A feeder breaker tripped three times in as many weeks, taking down a large area of the plant. The downtime for each event causes a revenue loss of almost one million dollars. Additional costs of scrap materials and idled operators are not trivial, either.
The breaker was replaced, but the new breaker does the same thing. The responding electricians are not always the same ones. In each case, no fault was found, and the breaker was reset. Equipment was restarted, and nothing seemed to be wrong. Amp readings taken with a DMM and current clamp looked normal.
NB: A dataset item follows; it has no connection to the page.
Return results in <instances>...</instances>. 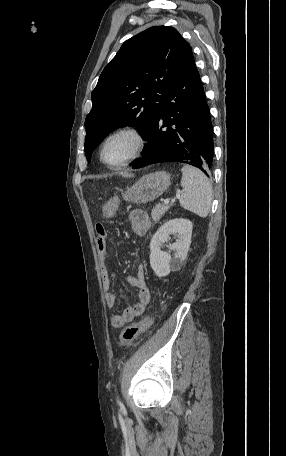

That plant manager had talked about this problem with your plant manager. The result of that conversation was to send you to that plant and figure out what is causing the expensive problem and fix it. The plant manager at this plant told the plant engineer to give you whatever you need.
How might you proceed?
If a large area of the plant is affected when this feeder breaker trips, then we know this breaker feeds several branch circuits. It’s odd that no fault was found, but it’s also a clue. It could mean you have a temporary fault that is caused by undetected insulation degradation. To solve this correctly, you must proceed methodically. And that means starting with breaker coordination.
So, the first thing to do is ask them to dig up the last coordination study for this feeder and its branch circuits. If there is no coordination study or if equipment moves have been done since the last one, take the plant manager up on his “whatever you need” offer and order a new coordination study.
While you are waiting for the coordination study, photograph the feeder breaker and if it has any type of adjustable trip settings, make sure to have a clear shot of those. Write them down, too. Then go to each branch circuit panel and document the size and (if any) settings with photos and written notes.
Once you have the coordination study results, assume for now the problem may just be the breaker settings do not match the coordination study settings. If they don’t, then make them match. If they do match, then the next step is breaker testing. And that will be of the branch circuit breakers. If one of them is not opening when it should, the feeder breaker is doing its job.
When you first mention the need for breaker testing, you’ll get a reply that it’s a new breaker. Make it clear you aren’t talking about the feeder breaker, although it should be tested also. If all of the breakers match the coordination study results, the problem is probably (but not certainly) a bad branch circuit breaker — one that sees a fault but doesn’t open.
Before you replace that breaker, you need to find out what the fault is and why it goes away. There was an actual case in an automotive plant where conductors with cracked and aged insulation would conduct leakage current between each other. And do that inconsistently. Rapidly changing current can cause conductors to physically move; they may even appear to “jump” a short distance. In this case, two phase conductors would sometimes move just enough to allow particularly bad segments of insulation on each one to line up and touch. It’s not actually a dead short (e.g., bolted short), but it’s enough to trip the breaker. And then when the cables relax again, the fault goes away. Which is why nobody can find it before reclosing the breaker.
A similar temporary fault can be caused by moisture entering the raceway. Initially, you may get a fault that seems to go away. Each time this happens, however, the insulation degrades. Eventually, you’re going to have a serious “high temp” problem, not a temporary problem, in that raceway.
If all of the breakers tested good, the cable fault is between a branch circuit breaker and the feeder. Perform cable testing on the conductors of those circuits. At the very least, this should include high-pot testing. Since the only test data reported by maintenance was current readings using an adapter with a DMM, hire a qualified testing firm to handle this.
When the problem conductors are identified and replaced, write a report that shows the cost of scheduled cable testing versus repeated downtime events. No maintenance deficiency should ever need this kind of problem before it is corrected.